Practice mindful eating

To understand what and when you’re eating and what truly makes you hungry, practice mindful eating, Cornell suggests. “Many of us speed through our meals or eat at our desk, on the run, or in our cars,” she says. “We’re just completely mindlessly eating.”

The antidote is to slow down and notice what’s happening. Cornell recommends having a designated place to eat and taking all meals and snacks there, so no more munching peanuts while pounding away at your computer. When you want a snack or it’s time for lunch, you head to the designated spot, whether that’s the dining room table or kitchen counter, then enjoy your food there. No scrolling, TV watching, or magazine flipping.

“This really helps you hone your hunger and satiety cues, which are really important,” Cornell says, adding that we sometimes go for a snack when what we really want is a distraction from whatever we’re doing or feeling. “It makes eating ceremonial again.”

It’s also worth being mindful of your attitudes around food, Cornell says. Judging foods as “bad” or linking food with exercise (“I have to be sure to work out tomorrow because I just ate donuts!”) can point to disordered eating, and that kind of judgment can take a toll on mood.
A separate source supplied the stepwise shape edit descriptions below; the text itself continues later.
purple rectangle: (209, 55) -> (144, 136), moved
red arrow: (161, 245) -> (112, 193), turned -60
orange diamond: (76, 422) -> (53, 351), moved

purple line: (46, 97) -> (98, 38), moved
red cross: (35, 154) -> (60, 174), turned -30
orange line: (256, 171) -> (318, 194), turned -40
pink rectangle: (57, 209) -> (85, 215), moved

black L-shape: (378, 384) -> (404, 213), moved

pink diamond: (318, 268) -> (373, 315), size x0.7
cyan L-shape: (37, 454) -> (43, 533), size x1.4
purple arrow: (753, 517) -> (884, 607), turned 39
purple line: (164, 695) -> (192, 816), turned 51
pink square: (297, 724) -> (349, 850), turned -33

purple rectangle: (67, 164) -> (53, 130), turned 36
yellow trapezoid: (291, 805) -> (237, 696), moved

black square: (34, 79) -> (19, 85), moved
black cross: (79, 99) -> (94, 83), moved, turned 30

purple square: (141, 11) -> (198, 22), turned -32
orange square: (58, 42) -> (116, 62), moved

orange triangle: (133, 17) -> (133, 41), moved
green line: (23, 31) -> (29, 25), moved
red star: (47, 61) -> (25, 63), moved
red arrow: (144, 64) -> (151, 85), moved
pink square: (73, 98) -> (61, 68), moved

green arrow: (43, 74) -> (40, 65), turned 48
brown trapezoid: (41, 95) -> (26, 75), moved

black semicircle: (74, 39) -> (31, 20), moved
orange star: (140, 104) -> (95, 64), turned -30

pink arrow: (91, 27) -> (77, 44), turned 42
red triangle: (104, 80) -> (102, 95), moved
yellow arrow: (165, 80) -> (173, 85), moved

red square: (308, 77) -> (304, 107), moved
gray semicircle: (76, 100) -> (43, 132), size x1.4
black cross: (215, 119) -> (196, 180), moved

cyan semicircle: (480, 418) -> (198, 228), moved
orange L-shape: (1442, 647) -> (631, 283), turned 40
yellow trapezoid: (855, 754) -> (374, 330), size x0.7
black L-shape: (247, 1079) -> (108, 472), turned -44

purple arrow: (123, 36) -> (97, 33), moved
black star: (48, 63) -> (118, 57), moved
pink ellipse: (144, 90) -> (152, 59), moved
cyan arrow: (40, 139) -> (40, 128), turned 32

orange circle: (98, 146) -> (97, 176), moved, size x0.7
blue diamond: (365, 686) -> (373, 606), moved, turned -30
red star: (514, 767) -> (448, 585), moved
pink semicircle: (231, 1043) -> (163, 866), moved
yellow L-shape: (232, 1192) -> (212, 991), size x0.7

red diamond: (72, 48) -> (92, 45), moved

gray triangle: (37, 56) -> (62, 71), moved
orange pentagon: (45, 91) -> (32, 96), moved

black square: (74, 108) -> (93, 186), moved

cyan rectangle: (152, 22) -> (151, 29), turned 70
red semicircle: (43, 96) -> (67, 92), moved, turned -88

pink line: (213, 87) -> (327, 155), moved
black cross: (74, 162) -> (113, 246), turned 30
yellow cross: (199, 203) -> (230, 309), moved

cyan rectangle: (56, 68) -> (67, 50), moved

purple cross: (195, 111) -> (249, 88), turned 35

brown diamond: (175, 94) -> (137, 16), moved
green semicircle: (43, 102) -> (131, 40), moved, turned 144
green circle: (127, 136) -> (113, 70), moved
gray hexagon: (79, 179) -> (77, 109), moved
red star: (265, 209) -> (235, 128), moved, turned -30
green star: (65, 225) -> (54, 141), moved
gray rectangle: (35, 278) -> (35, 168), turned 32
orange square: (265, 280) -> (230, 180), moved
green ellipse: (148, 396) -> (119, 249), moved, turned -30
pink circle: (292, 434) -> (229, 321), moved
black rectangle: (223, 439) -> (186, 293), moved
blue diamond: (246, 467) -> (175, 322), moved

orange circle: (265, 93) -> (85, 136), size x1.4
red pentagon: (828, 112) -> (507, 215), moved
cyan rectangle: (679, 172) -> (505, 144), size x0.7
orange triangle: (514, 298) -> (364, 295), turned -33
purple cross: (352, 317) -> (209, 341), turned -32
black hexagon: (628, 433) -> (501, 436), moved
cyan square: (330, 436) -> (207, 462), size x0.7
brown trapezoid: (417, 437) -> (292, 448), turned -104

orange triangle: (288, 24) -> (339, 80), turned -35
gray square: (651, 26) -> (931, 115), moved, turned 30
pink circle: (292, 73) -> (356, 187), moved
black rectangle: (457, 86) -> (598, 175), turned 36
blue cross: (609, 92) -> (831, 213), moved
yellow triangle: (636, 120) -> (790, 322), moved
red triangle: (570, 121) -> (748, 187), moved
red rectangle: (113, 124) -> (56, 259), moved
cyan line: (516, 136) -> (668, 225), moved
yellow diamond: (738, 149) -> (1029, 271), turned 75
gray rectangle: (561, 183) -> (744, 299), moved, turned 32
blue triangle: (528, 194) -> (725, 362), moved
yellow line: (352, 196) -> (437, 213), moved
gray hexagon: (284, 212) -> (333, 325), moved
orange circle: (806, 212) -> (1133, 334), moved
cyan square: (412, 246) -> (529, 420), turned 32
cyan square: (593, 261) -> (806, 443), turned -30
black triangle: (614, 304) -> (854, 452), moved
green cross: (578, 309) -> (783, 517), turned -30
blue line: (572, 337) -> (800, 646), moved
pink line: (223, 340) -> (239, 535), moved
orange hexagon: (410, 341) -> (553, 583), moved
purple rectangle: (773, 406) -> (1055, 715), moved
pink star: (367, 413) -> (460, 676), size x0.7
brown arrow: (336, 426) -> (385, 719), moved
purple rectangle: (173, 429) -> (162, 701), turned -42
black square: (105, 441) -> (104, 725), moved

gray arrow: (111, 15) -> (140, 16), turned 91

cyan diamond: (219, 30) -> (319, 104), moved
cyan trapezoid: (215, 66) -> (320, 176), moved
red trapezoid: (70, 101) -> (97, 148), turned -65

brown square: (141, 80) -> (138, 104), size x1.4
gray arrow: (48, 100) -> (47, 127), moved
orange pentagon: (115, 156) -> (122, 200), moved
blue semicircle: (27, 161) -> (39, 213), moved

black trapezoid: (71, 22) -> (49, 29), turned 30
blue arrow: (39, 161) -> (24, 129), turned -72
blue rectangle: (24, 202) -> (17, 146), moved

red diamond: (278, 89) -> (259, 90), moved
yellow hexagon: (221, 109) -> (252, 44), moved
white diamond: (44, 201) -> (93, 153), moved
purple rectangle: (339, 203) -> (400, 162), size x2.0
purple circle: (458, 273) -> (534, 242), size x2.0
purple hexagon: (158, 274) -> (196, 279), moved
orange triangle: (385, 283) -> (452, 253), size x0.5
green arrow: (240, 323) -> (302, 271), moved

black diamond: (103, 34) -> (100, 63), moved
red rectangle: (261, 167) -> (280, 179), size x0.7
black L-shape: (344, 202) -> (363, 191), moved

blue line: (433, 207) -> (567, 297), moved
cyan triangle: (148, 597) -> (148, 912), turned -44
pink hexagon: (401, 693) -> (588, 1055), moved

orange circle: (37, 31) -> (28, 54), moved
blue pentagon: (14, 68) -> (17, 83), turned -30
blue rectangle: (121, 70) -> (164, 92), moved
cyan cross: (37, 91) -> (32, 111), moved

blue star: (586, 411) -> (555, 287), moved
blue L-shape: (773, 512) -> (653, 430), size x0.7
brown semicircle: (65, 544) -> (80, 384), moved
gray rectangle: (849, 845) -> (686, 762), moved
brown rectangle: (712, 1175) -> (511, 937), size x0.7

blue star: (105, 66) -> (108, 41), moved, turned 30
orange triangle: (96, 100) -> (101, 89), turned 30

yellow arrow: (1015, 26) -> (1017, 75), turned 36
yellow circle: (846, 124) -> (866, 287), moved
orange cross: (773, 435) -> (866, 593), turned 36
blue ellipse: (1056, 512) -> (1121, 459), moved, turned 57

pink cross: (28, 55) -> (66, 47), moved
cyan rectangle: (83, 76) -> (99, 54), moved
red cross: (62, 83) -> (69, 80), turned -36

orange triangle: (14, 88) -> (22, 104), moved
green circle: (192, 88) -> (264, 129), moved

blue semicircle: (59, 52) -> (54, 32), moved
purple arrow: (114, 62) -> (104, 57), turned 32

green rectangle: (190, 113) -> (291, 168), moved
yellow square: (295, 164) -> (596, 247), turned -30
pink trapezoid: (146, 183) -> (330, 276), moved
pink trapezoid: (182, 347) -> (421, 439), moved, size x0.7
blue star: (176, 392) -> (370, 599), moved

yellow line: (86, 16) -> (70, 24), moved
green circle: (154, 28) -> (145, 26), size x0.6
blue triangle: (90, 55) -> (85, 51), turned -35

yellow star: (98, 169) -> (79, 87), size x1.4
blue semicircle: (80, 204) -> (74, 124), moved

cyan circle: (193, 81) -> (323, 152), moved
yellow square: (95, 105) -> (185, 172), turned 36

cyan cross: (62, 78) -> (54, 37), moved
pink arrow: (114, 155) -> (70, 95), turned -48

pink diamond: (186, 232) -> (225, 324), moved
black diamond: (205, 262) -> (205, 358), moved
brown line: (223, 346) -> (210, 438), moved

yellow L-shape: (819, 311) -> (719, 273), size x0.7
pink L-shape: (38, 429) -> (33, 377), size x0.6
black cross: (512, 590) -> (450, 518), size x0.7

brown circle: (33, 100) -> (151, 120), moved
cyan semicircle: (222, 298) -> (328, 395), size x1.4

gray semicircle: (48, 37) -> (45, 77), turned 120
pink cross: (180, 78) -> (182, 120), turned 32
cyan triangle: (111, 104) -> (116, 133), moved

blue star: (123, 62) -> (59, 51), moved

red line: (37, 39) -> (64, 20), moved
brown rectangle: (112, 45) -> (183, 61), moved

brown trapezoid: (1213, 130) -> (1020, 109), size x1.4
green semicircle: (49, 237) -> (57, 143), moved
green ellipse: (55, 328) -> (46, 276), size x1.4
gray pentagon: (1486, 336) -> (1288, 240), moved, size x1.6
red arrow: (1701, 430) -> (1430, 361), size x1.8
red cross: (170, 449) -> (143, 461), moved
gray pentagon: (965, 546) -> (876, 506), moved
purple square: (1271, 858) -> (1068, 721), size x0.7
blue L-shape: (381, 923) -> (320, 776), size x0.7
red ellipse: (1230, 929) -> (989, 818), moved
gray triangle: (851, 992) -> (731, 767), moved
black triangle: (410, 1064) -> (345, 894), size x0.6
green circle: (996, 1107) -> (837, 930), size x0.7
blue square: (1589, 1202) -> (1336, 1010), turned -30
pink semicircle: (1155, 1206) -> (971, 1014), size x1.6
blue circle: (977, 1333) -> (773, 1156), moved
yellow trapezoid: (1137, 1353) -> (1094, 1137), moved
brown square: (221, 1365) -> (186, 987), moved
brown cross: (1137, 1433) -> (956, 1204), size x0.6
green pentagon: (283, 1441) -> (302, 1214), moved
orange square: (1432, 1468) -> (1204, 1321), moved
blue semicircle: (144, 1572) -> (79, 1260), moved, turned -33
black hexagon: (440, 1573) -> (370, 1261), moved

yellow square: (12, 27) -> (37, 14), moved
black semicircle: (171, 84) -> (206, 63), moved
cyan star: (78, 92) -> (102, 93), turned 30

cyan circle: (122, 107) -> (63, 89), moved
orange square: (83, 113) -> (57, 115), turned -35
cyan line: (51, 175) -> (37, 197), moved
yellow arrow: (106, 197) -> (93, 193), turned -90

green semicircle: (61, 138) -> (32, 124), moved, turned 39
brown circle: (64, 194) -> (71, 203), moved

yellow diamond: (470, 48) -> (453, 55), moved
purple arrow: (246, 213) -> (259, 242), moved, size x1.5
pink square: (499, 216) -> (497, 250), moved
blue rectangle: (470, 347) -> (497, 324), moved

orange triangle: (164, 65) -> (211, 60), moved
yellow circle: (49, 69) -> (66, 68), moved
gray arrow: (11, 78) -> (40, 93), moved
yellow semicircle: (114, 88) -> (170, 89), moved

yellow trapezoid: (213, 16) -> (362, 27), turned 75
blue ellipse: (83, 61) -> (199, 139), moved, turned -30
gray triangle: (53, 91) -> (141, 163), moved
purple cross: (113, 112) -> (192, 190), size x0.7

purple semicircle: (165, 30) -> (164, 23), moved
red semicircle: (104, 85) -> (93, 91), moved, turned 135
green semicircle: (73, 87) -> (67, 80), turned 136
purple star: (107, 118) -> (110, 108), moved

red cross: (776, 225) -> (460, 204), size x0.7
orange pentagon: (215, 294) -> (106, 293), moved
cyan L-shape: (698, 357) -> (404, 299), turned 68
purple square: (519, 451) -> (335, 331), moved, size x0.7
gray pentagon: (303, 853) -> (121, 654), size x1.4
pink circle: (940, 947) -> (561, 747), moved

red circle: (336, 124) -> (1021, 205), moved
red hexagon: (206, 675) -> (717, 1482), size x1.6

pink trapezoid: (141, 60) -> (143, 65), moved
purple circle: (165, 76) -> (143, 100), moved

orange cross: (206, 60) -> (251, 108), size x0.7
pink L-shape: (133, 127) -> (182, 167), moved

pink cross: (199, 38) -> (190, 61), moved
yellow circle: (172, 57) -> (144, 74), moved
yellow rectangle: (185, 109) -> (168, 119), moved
woman eating grapes in office
Avoid distractions when you eat.
Getty Images

Bringing mindfulness to meal preparation can increase the pleasure we get from food, Albright says. Repetitive activities like chopping, peeling, or grinding “act on the vagus nerve in the same way that mindfulness does,” she says, “and the vagus nerve connects the gut directly to the brain.”

The act of simply assembling a meal — no chopping required — can heighten enjoyment. “When you’re engaging with the food on that level, that can affect the amount of pleasure you get from it,” Albright says. “It’s okay to buy a bag of already washed broccoli florets and throw them on a pan with some olive oil. Don’t let perfection be the enemy of the good with food.”